Генезип чувствовал себя так, словно какой-то мерзкий полип полз по липким и воспаленным стенкам его души все выше и выше (не к мозгу ли?), безжалостно щекоча бесчувственные ранее места и доставляя сладостные ощущения. Нет, он не будет страдать попусту. В этот момент он почувствовал себя старым развратником, таким, как отец Тольдека, брат его матери, граф Порайский — экземпляр, сохранившийся с незапамятных «галицийских» времен. Когда-то Зипек мечтал быть таким же пресыщенным прохвостом, но теперь картина такого будущего — впрочем, без всяких оснований — вызвала в нем подлый страх. Время неслось бешено. Как де Квинси под влиянием опиума, Зипек мгновенно прожил сотни лет, спрессованных в секунды, словно в таблетки под страшным давлением. Все было решено бесповоротно. Он верил, что в нем родится сила, способная одолеть эту чудовищную бабу, изящно и эффектно развалившуюся перед ним на диване.

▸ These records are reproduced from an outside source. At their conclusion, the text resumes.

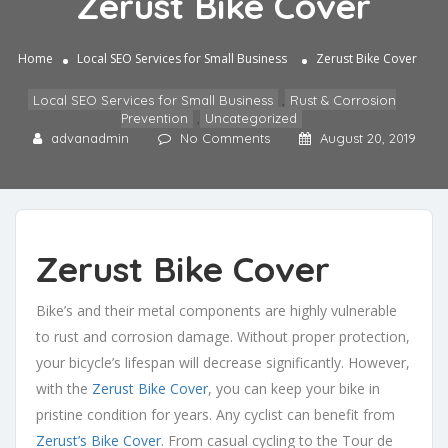
Zerust Bike Cover
Home
Local SEO Services for Small Business
Zerust Bike Cover
Local SEO Services for Small Business
,
Rust & Corrosion
Prevention
,
Uncategorized
advanadmin
No Comments
August 20, 2019
Zerust Bike Cover
Bike’s and their metal components are highly vulnerable
to rust and corrosion damage. Without proper protection,
your bicycle’s lifespan will decrease significantly. However,
with the
Zerust Bike Cover
, you can keep your bike in
pristine condition for years. Any cyclist can benefit from
Zerust’s Bike Cover
. From casual cycling to the Tour de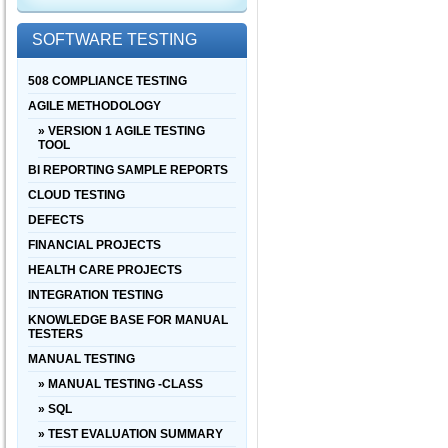
SOFTWARE TESTING
508 COMPLIANCE TESTING
AGILE METHODOLOGY
» VERSION 1 AGILE TESTING
TOOL
BI REPORTING SAMPLE REPORTS
CLOUD TESTING
DEFECTS
FINANCIAL PROJECTS
HEALTH CARE PROJECTS
INTEGRATION TESTING
KNOWLEDGE BASE FOR MANUAL
TESTERS
MANUAL TESTING
» MANUAL TESTING -CLASS
» SQL
» TEST EVALUATION SUMMARY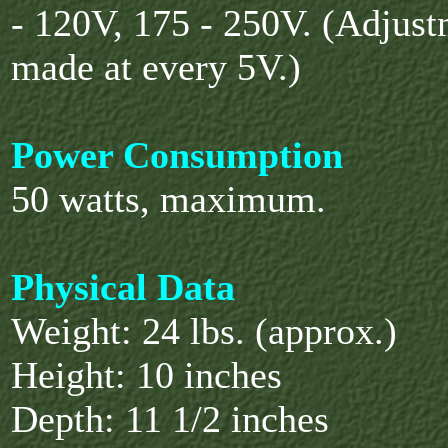
- 120V, 175
- 250V. (Adjust
made at every 5V.)
Power Consumption
50 watts, maximum.
Physical Data
Weight: 24 lbs. (approx.)
Height: 10 inches
Depth: 11 1/2 inches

Он знал, что она старовата — лет 38—40 — несмотря на то что временами выглядела как девушка, но именно несвежесть и многоопытность очаровательной бабенции возбуждали его в этот момент до потери сознания. Оглянуться он не успел, как оказался на стороне жизни, ранее запрещенной отцом. И тут же холодная мысль: должно быть, он окажется слаб как мужчина.